| Task details |
A picture-free, exact copy of all the records below is the goal.

Data entries
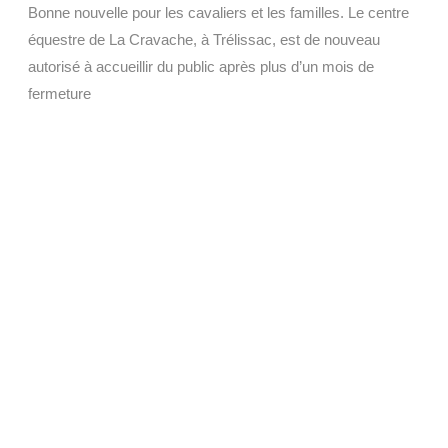
Bonne nouvelle pour les cavaliers et les familles. Le centre
équestre de La Cravache, à Trélissac, est de nouveau
autorisé à accueillir du public après plus d’un mois de
fermeture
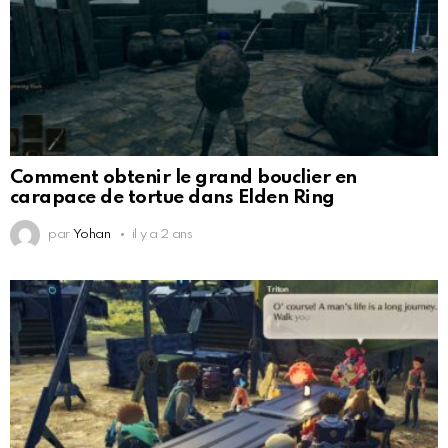
Comment obtenir le grand bouclier en
carapace de tortue dans Elden Ring
par
Yohan
il y a 2 ans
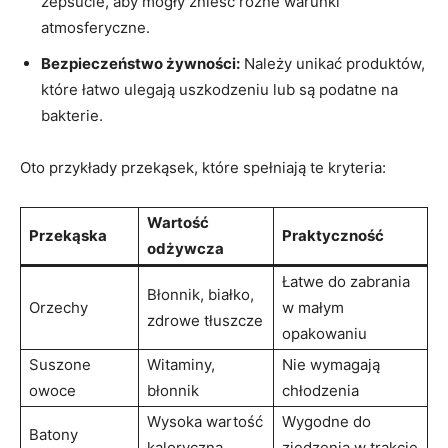
zepsucie, aby mogły znieść różne warunki
atmosferyczne.
Bezpieczeństwo żywności:
Należy unikać produktów,
które łatwo⁢ ulegają uszkodzeniu lub ⁢są podatne na
bakterie.
Oto przykłady przekąsek, które ⁢spełniają te kryteria:
Wartość
Przekąska
Praktyczność
odżywcza
Łatwe do zabrania
Błonnik, białko,
Orzechy
w małym
zdrowe tłuszcze
opakowaniu
Suszone
Witaminy,
Nie wymagają
owoce
błonnik
chłodzenia
Wysoka wartość
Wygodne do
Batony
kaloryczna,
zjedzenia w trakcie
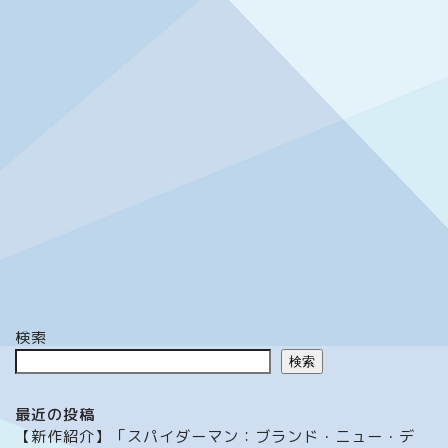
検索
検索
最近の投稿
【新作紹介】「スパイダーマン：ブランド・ニュー・デ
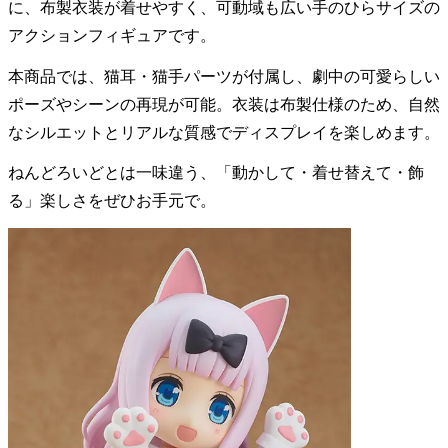
に、布製衣装が着せやすく、可動域も広い手のひらサイズの
アクションフィギュアです。
本商品では、猫耳・猫手パーツが付属し、劇中の可愛らしい
ポーズやシーンの再現が可能。衣装は布製仕様のため、自然
なシルエットとリアルな質感でディスプレイを楽しめます。
ねんどろいどとは一味違う、「動かして・着せ替えて・飾
る」楽しさをぜひお手元で。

| Solution for this problem |
Bonne nouvelle pour les cavaliers et les familles. Le centre
équestre de La Cravache, à Trélissac, est de nouveau
autorisé à accueillir du public après plus d’un mois de
fermeture
Comment obtenir le grand bouclier en
carapace de tortue dans Elden Ring
par
Yohan
il y a 2 ans
zepsucie, aby mogły znieść różne warunki
atmosferyczne.
Bezpieczeństwo żywności:
Należy unikać produktów,
które łatwo⁢ ulegają uszkodzeniu lub ⁢są podatne na
bakterie.
Oto przykłady przekąsek, które ⁢spełniają te kryteria:
Wartość
Przekąska
Praktyczność
odżywcza
Łatwe do zabrania
Błonnik, białko,
Orzechy
w małym
zdrowe tłuszcze
opakowaniu
Suszone
Witaminy,
Nie wymagają
owoce
błonnik
chłodzenia
Wysoka wartość
Wygodne do
Batony
kaloryczna,
zjedzenia w trakcie
検索
検索
最近の投稿
【新作紹介】「スパイダーマン：ブランド・ニュー・デ
に、布製衣装が着せやすく、可動域も広い手のひらサイズの
アクションフィギュアです。
本商品では、猫耳・猫手パーツが付属し、劇中の可愛らしい
ポーズやシーンの再現が可能。衣装は布製仕様のため、自然
なシルエットとリアルな質感でディスプレイを楽しめます。
ねんどろいどとは一味違う、「動かして・着せ替えて・飾
る」楽しさをぜひお手元で。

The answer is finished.